Our observations are consistent with other predictions of how SARS-CoV-2 transmission might unfold and with assessments of the mitigation efforts that might be needed to curb the current outbreak. A modeling study using data from Sweden found that seasonal establishment of SARS-CoV-2 transmission is likely in the postpandemic period (11). Observational and modeling studies (2, 26) have found that early implementation of strong social distancing is essential for controlling the spread of SARS-CoV-2 and that, in the absence of the development of new therapies or preventative measures such as aggressive case finding and quarantining (21), intermittent distancing measures may be the only way to avoid overwhelming critical care capacity while building population immunity. The observation that strong, temporary social distancing can lead to especially large resurgences agrees with data from the 1918 influenza pandemic in the United States (44), in which the size of the autumn 1918 peak of infection was inversely associated with that of a subsequent winter peak after interventions were no longer in place.
Our study was subject to a variety of limitations. Only five seasons of observational data on coronaviruses were available, although the incidence patterns resemble those from 10 years of data from a hospital in Sweden (11). We assumed that the spline coefficients were constant across all seasons but seasonal forcing likely differed from year to year because of underlying drivers. To keep the transmission model from becoming unreasonably complex, we assumed that there was no difference in the seasonal forcing, per-case force of infection, latent period, or infectious period across betacoronaviruses. However, our estimates for these values lie within the range of estimates from the literature. Although disease dynamics may differ by age, we did not have sufficient data to parameterize an age-structured model. We also did not directly model any effect from the opening of schools, which could lead to an additional boost in transmission strength in the early autumn (45). The transmission model is deterministic, so it cannot capture the possibility of SARS-CoV-2 extinction. It also does not incorporate geographic structure, so the possibility of spatially heterogeneous transmission cannot be assessed. The construction of spatially explicit models will become more feasible as more data on SARS-CoV-2 incidence become available; these will help to determine whether there are differences in seasonal forcing between geographic locations, as is the case for influenza (12), and will also help to assess the possibility of pandemic extinction while accounting for reintroductions. The timing and strength of postpandemic outbreaks may also depend on stochastic introductions from abroad, which can be assessed using more complex, global models.

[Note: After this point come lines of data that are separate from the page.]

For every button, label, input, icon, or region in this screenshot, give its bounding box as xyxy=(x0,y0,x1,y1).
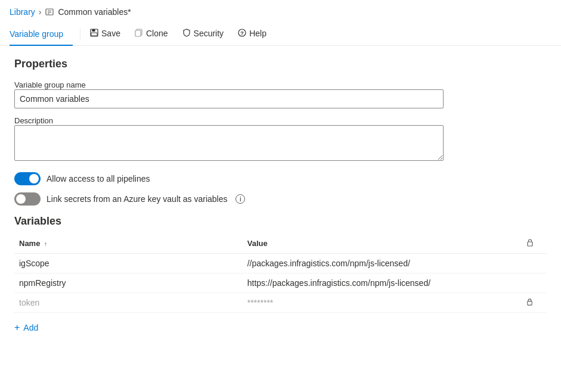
var-value-cell: https://packages.infragistics.com/npm/js… xyxy=(243,273,522,293)
library-link[interactable]: Library xyxy=(10,7,35,17)
var-lock-cell xyxy=(521,293,547,313)
save-icon xyxy=(90,29,98,39)
name-input[interactable] xyxy=(14,89,444,108)
variables-section: Variables Name ↑ Value xyxy=(14,215,547,338)
page-title: Common variables* xyxy=(58,7,131,17)
variables-table: Name ↑ Value xyxy=(14,235,547,313)
properties-section: Properties Variable group name Descripti… xyxy=(14,58,547,206)
security-icon xyxy=(182,29,191,39)
variables-title: Variables xyxy=(14,215,547,228)
var-lock-cell xyxy=(521,273,547,293)
toggle-pipelines[interactable] xyxy=(14,172,41,185)
save-button[interactable]: Save xyxy=(83,25,128,46)
table-header-row: Name ↑ Value xyxy=(14,235,547,254)
var-name-cell: igScope xyxy=(14,254,243,273)
toggle-vault-row: Link secrets from an Azure key vault as … xyxy=(14,192,547,206)
svg-rect-12 xyxy=(528,301,532,305)
main-content: Properties Variable group name Descripti… xyxy=(0,46,561,350)
svg-rect-6 xyxy=(91,33,97,36)
clone-button[interactable]: Clone xyxy=(128,25,175,46)
breadcrumb: Library › Common variables* xyxy=(0,0,561,21)
description-input[interactable] xyxy=(14,125,444,161)
tab-variable-group[interactable]: Variable group xyxy=(10,24,73,46)
sort-arrow-icon[interactable]: ↑ xyxy=(44,241,47,247)
clone-icon xyxy=(135,29,143,39)
help-icon: ? xyxy=(238,29,246,39)
security-button[interactable]: Security xyxy=(175,25,231,46)
toolbar: Variable group Save Clone Security xyxy=(0,21,561,46)
variable-group-icon xyxy=(45,7,54,17)
lock-header-icon xyxy=(526,239,534,248)
var-name-cell: npmRegistry xyxy=(14,273,243,293)
properties-title: Properties xyxy=(14,58,547,70)
var-value-cell: ******** xyxy=(243,293,522,313)
var-name-cell: token xyxy=(14,293,243,313)
var-lock-cell xyxy=(521,254,547,273)
svg-rect-8 xyxy=(135,30,141,36)
description-label: Description xyxy=(14,116,53,125)
toggle-pipelines-label: Allow access to all pipelines xyxy=(47,174,150,183)
add-label: Add xyxy=(23,323,38,332)
table-row[interactable]: token ******** xyxy=(14,293,547,313)
toggle-vault[interactable] xyxy=(14,192,41,206)
add-button[interactable]: + Add xyxy=(14,318,38,338)
breadcrumb-separator: › xyxy=(39,7,42,17)
svg-rect-5 xyxy=(92,29,95,32)
name-label: Variable group name xyxy=(14,80,86,89)
toggle-vault-label: Link secrets from an Azure key vault as … xyxy=(47,194,227,204)
row-lock-icon xyxy=(526,298,534,307)
column-header-value: Value xyxy=(243,235,522,254)
help-button[interactable]: ? Help xyxy=(231,25,274,46)
column-header-name: Name ↑ xyxy=(14,235,243,254)
vault-info-icon[interactable]: i xyxy=(235,194,245,204)
table-row[interactable]: igScope //packages.infragistics.com/npm/… xyxy=(14,254,547,273)
toolbar-separator-1 xyxy=(80,29,80,41)
svg-rect-11 xyxy=(528,242,532,246)
add-plus-icon: + xyxy=(14,322,20,333)
table-row[interactable]: npmRegistry https://packages.infragistic… xyxy=(14,273,547,293)
toggle-pipelines-row: Allow access to all pipelines xyxy=(14,172,547,185)
var-value-cell: //packages.infragistics.com/npm/js-licen… xyxy=(243,254,522,273)
column-header-lock xyxy=(521,235,547,254)
svg-text:?: ? xyxy=(240,30,244,36)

We used percent test-positive multiplied by percent ILI to approximate coronavirus incidence up to a proportional constant; results were similar when using the raw number of positive tests and the raw percent test-positive as incidence proxies (fig. S1). Although the percent test-positive multiplied by percent ILI has been shown to be one of the best available proxies for influenza incidence (32), the conversion between this measure and the true incidence of coronavirus infections is unclear, so we do not make precise estimates of the overall coronavirus incidence. This conversion will undoubtedly depend on the particular population for which these estimates are being made. In a recent study, an estimated 4% of individuals with coronavirus sought medical care, and only a fraction of these were tested (46). In addition, the method that we adopted to estimate the Re depends on the serial interval distribution, which has not been well studied for commonly circulating human coronaviruses; we used the best-available evidence from SARS-CoV-1, the most closely related coronavirus to SARS-CoV-2.

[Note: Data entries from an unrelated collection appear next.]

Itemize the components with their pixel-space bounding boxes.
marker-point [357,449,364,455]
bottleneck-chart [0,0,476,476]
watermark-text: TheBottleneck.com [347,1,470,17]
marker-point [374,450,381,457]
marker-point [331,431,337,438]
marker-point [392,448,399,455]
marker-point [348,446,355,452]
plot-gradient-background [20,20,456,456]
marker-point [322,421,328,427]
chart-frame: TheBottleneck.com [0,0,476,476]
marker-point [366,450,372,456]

Our findings generalize only to temperate regions, which contain 60% of the worlds population (47), and the size and intensity of outbreaks could be further modulated by differences in average interpersonal contact rates by location and the timing and effectiveness of nonpharmaceutical and pharmaceutical interventions. The transmission dynamics of respiratory illnesses in tropical regions can be much more complex. However, we expect that if postpandemic transmission of SARS-CoV-2 does take hold in temperate regions, there will also be continued transmission in tropical regions seeded by the seasonal outbreaks to the north and south. With such reseeding, long-term disappearance of any strain becomes less likely (48), but according to our model, the Re of SARS-CoV-2 remains <1 during most of each period when that strain disappears, meaning that reseeding would shorten these disappearances only modestly.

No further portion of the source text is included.